Lees meer over dit onderwerp op: Botox

Tetanus-toxine: dit toxine wordt ook geproduceerd door een bacterie genaamd Clostirdium tetani. Deze worden vaak aangetroffen op roestig metaal. Er zijn optimale omstandigheden in wonden voor de bacteriën om te verdragen. Dit is waar de toegangspoort voor het toxine zich bevindt om in het lichaam te komen. Het zal dan gebeuren retrograde getransporteerd naar de voorhoorns van het ruggenmerg. Daar vernietigt het enzymen die verantwoordelijk zijn voor het vrijkomen van remmende transmitters uit de blaasjes. Als gevolg hiervan kunnen de remmende interneuronen niet meer werken. Het ontbreken van remming leidt tot overmatige opwinding van de spieren. Dit leidt tot uitrekkende krampen en de zogenaamde duivelsgrijns bij de getroffenen. De patiënten overlijden door verstikking als gevolg van permanent gespannen ademhalingsspieren. Gelukkig is er een vaccinatie tegen dit gif.

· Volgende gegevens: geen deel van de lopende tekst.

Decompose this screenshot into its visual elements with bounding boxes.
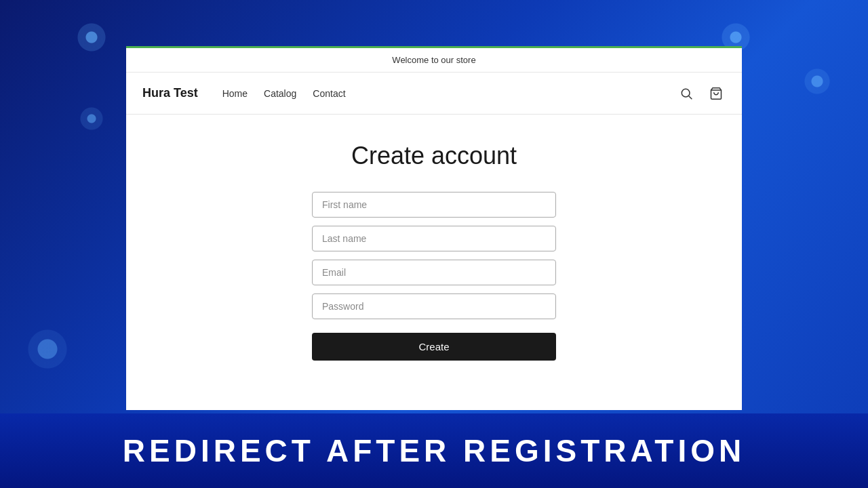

Atropine: Atropine komt voor in de zwarte dodelijke nachtschade. Het verplaatst acetylcholine van de receptoren bij de postsynapse, maar zorgt er niet voor dat de kanalen opengaan. Er is geen natriuminstroom en er kan dus geen actiepotentiaal worden gevormd.
Insecticide Parathion E 605: Het insecticide Parathion E 605 remt het enzym cholinesterase, dat normaal gesproken acetylcholine in de synaptische spleet zou splitsen. Alleen op deze manier kan dit weer in de presynpse worden getransporteerd en weer in blaasjes worden opgeslagen. Als dit niet mogelijk is, is er dus een overmaat aan neurotransmitters en dus een permanente depolarisatie van de postsynapse. De spieren verkeren dan in een permanente kramp. De permanente samentrekking van de ademhalingsspieren leidt uiteindelijk tot de dood. De stof is in Duitsland verboden. Naast het insecticide heeft het chemische oorlogsmiddel sarin hetzelfde werkingsmechanisme. Het lijkt qua structuur op parathion en wordt via de luchtwegen en de huid opgenomen. Het is zelfs bij een lage dosis dodelijk.
Alfa-lactrotoxine: deze stof is het gif van een spin, de zwarte weduwe. Het zorgt ervoor dat de Ca-kanalen in de presynapse permanent openen. Dit leidt tot een permanente overdracht van vermeende actiepotentialen en dus tot spierkrampen.